Range Redesign: Copy Semantics

Mon Jan 22 23:07:28 UTC 2024

On Sunday, January 21, 2024 10:22:44 PM MST Paul Backus via Digitalmars-d 
wrote:
> On Monday, 22 January 2024 at 03:52:02 UTC, Jonathan M Davis
>
> wrote:
> > On Sunday, January 21, 2024 6:50:26 AM MST Alexandru Ermicioi
> >
> > via Digitalmars- d wrote:
> >> Then new input range api can also be propagated to other types
> >> of range such as forward range and further.
> >
> > Part of the point here is to _not_ do that, because they
> > fundamentally have different semantics.

> If you split the API in two, by making input streams (basic input
> ranges) and forward ranges completely disjoint, you undermine
> this goal. Now, each data structure has to implement *two* APIs,
> and each algorithm has to be implemented *twice*, once for input
> streams and once for forward ranges.
>
> In practice, what's going to happen is library authors will
> simply not bother to implement both, and we will end up with gaps
> where many (data structure, algorithm) pairs are not covered.

In practice, basic input ranges don't work with the vast majority of
algorithms anyway. Some do (e.g. map), but pretty much anything that needs
to do more than a simple transformation on the elements ends up needing a
forward range. I really don't think that we're going to lose much by forcing
basic input ranges to be separate.

> > Restricting copying would make ranges borderline unusable. They
> > have to be able to be passed around and be wrappable, which
> > means either copying them or moving them, and moving them would
> > be very un-user-friendly, since it would require explicit calls
> > to move calls all over the place.
>
> Worth noting that generic range algorithms already have to
> account for the existence of non-copyable types, since even if a
> range itself is copyable, its elements may not be.

Do they? Non-copyable types do not work with ranges right now. They don't
work with foreach right now. Non-copyable types have their uses to be sure,
but they're also fairly niche. Realistically, very little range-based code
is going to work with them because of how restricted they are to deal with,
and unless you're explicitly testing code with them, you're not going to end
up writing code that works with them. We could bend over backwards to try to
make them work in Phobos, but no one else is going to do that unless they're
using non-copyable types in ranges themselves (which almost no one will be
doing even if we support it), and trying to support non-copyable types will
actively make range-base code worse in many cases, because it will require
calling front multiple times, and many range-based algorithms do real work
in front rather than simply returning a value (e.g. map works that way).
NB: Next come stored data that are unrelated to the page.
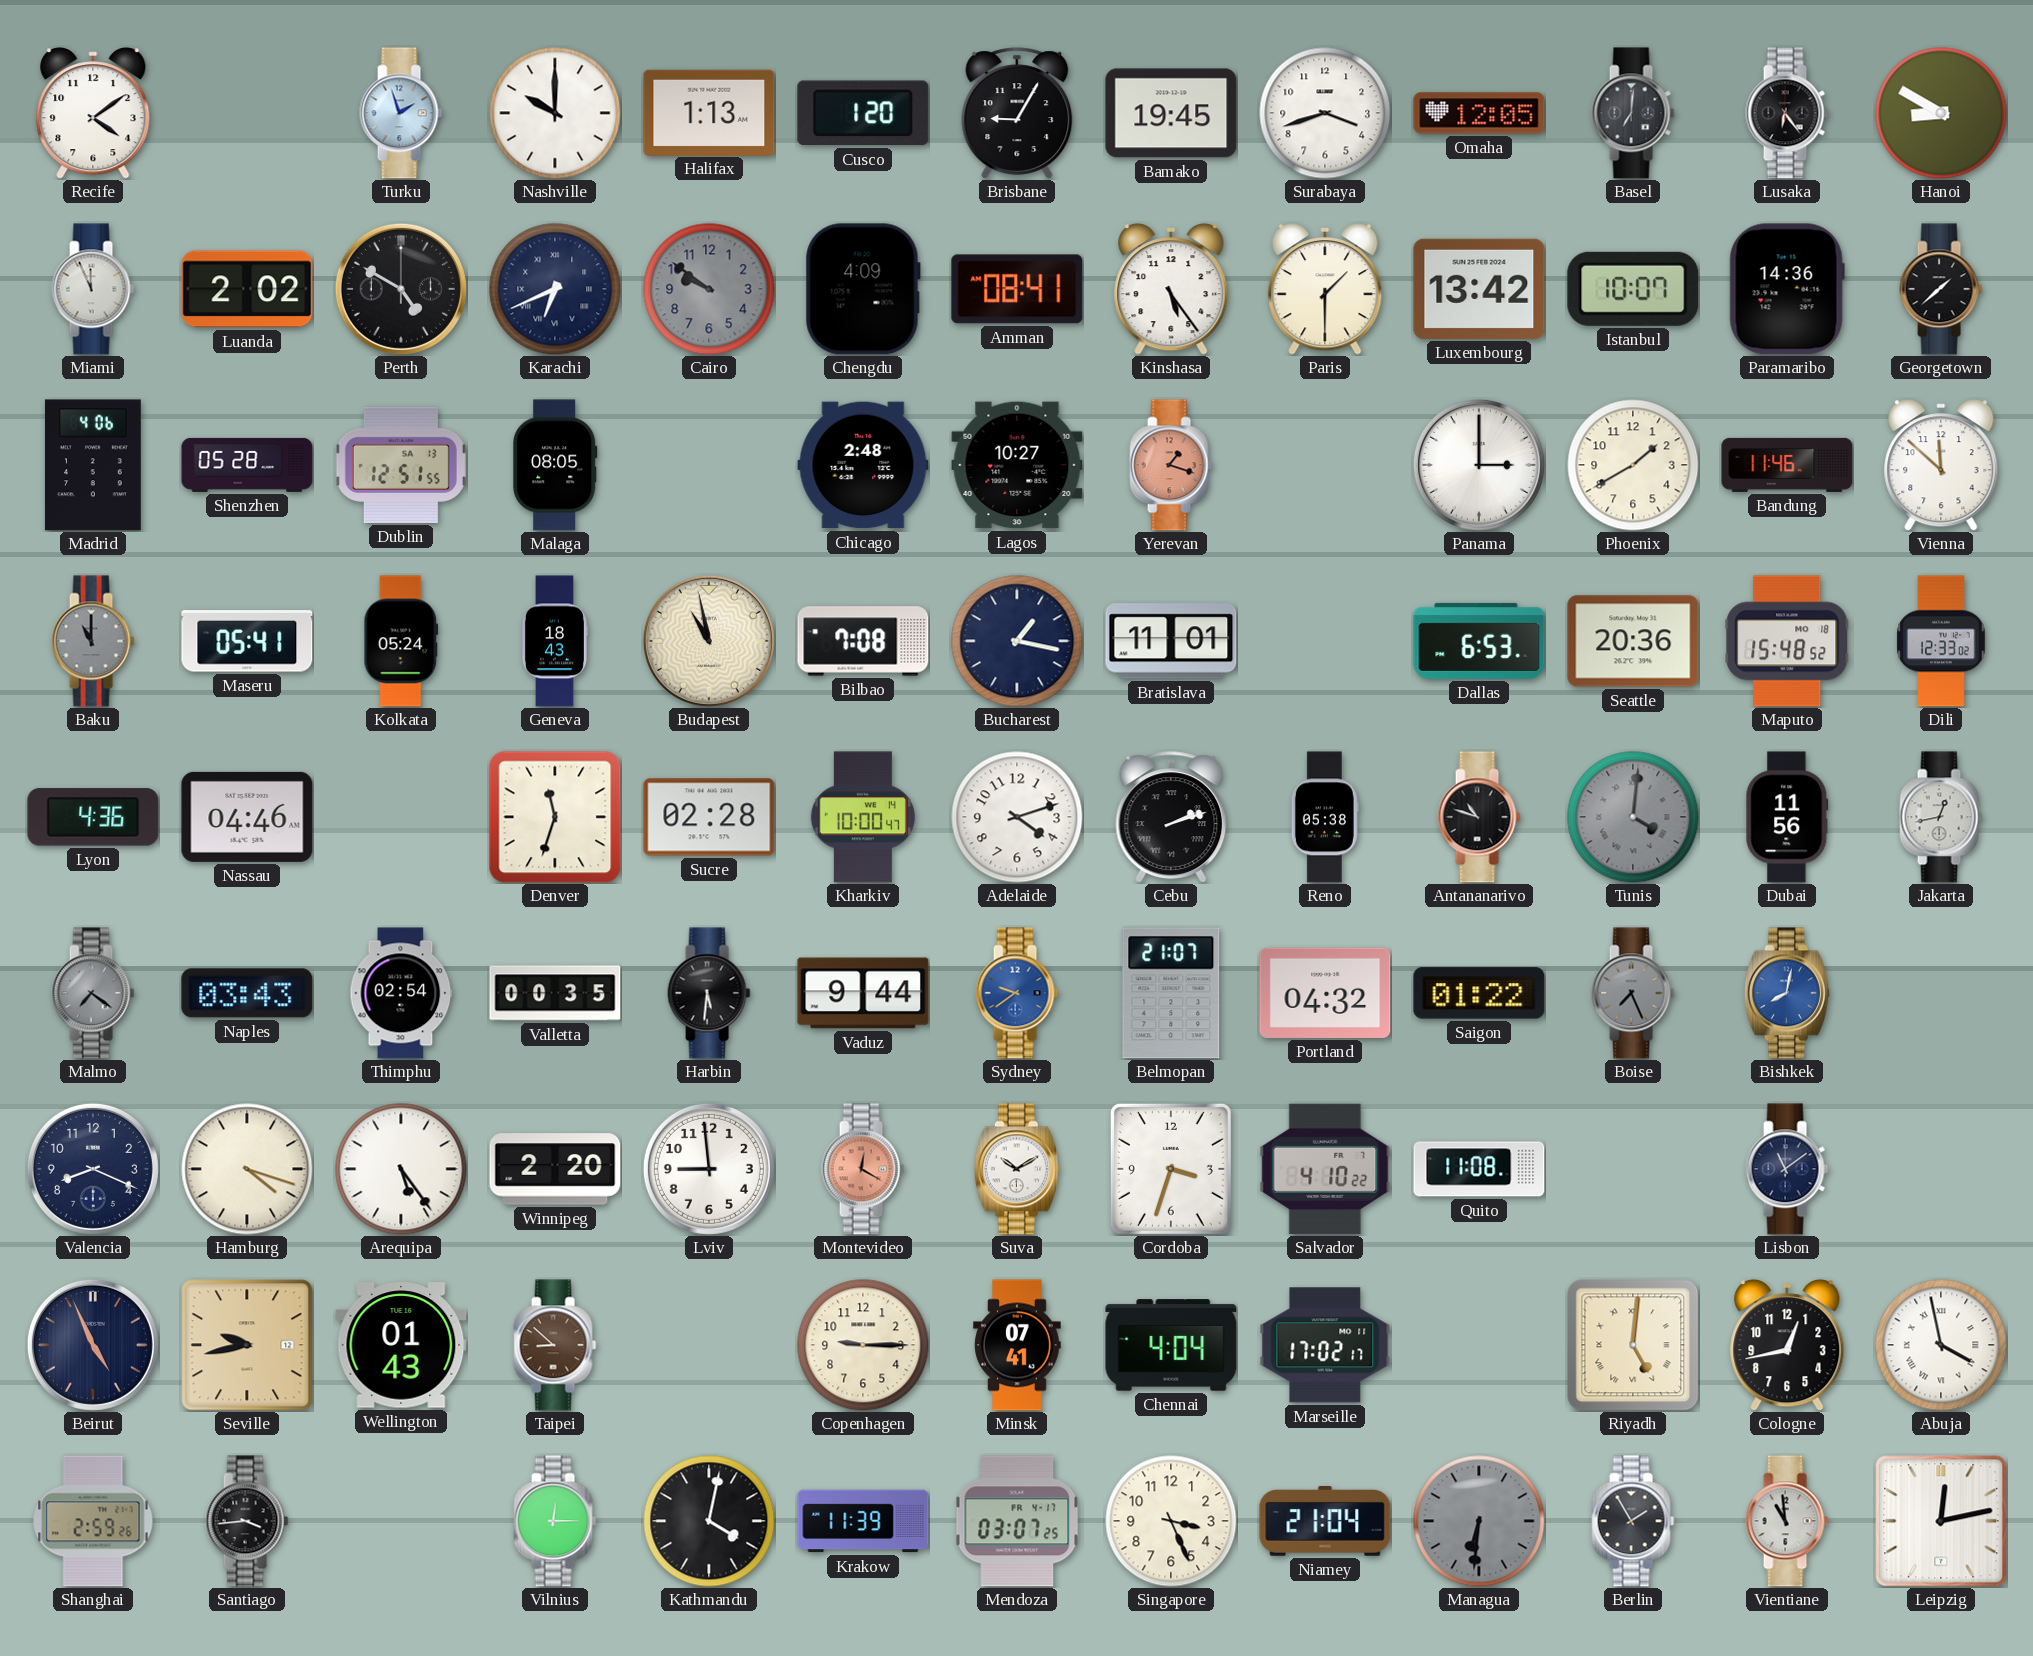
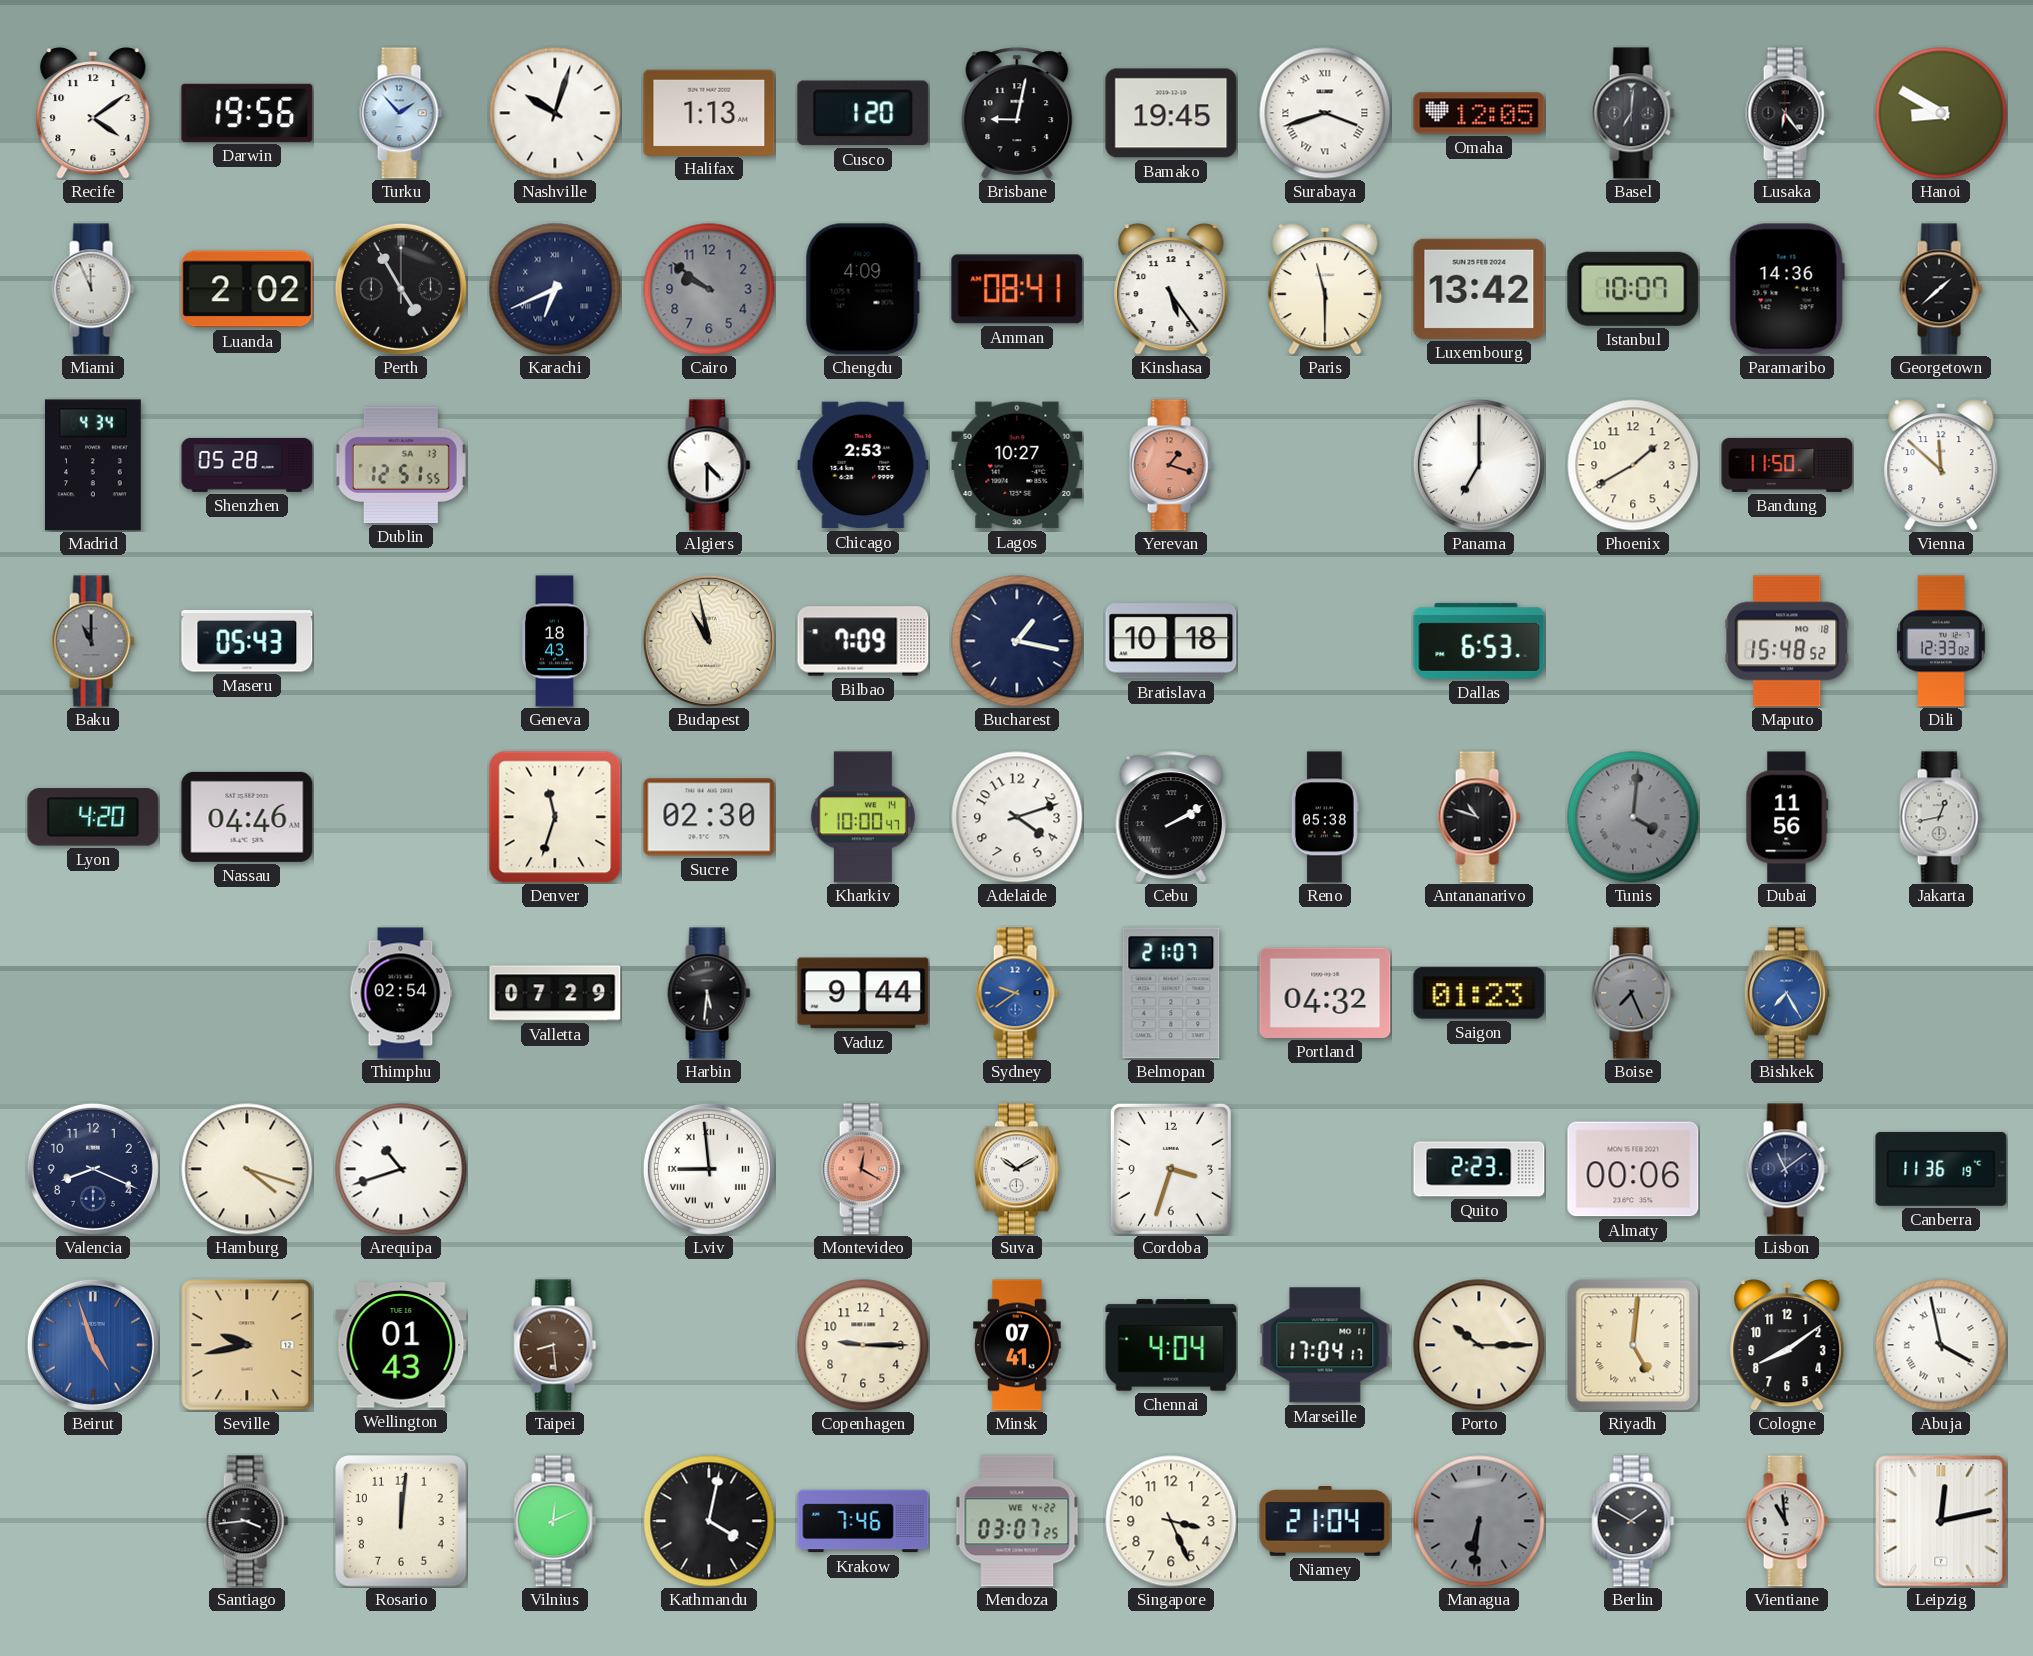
Darwin: none -> 19:56
Turku: 1:57 -> 1:53
Nashville: 10:00 -> 10:03
Brisbane: 9:05 -> 9:02
Surabaya numerals: Arabic -> Roman
Perth: 4:50 -> 4:55
Paris: 1:30 -> 11:30
Madrid: 4:06 -> 4:34
Malaga: 08:05 -> none
Algiers: none -> 4:30
Chicago: 2:48 -> 2:53
Panama: 3:00 -> 7:00
Bandung: 11:46 -> 11:50
Maseru: 05:41 -> 05:43
Kolkata: 05:24 -> none
Bilbao: 7:08 -> 7:09
Bratislava: 11:01 -> 10:18
Seattle: 20:36 -> none
Lyon: 4:36 -> 4:20
Sucre: 02:28 -> 02:30
Cebu: 2:12 -> 2:10
Malmo: 7:21 -> none
Naples: 03:43 -> none
Valletta: 00:35 -> 07:29
Saigon: 01:22 -> 01:23
Bishkek: 8:02 -> 7:25
Arequipa: 5:24 -> 10:42
Winnipeg: 2:20 -> none
Lviv numerals: Arabic -> Roman
Salvador: 4:10 -> none
Quito: 11:08 -> 2:23
Almaty: none -> 00:06
Canberra: none -> 11:36
Beirut: 4:56 -> 4:57
Beirut dial: navy -> blue
Taipei: 8:52 -> 8:29
Marseille: 17:02 -> 17:04
Porto: none -> 10:15
Cologne: 12:43 -> 8:09
Shanghai: 2:59 -> none
Rosario: none -> 12:01
Vilnius: 12:15 -> 12:11
Krakow: 11:39 -> 7:46
Mendoza date: FR 4-17 -> WE 4-22
Berlin: 1:55 -> 1:50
Granted, range-based code in general doesn't tend to be very disciplined
about whether it calls front once or several times, but forcing it to be
several times in order to support non-copyable types will have a real cost
for code that is _way_ more common than non-copyable types.

Personally, I think that we should make it very explicit that non-copyable
types are not supported by ranges. They don't work with them now, and I
don't think that it's even vaguely worth it to try to make ranges work with
them. The cost is too high for too little benefit.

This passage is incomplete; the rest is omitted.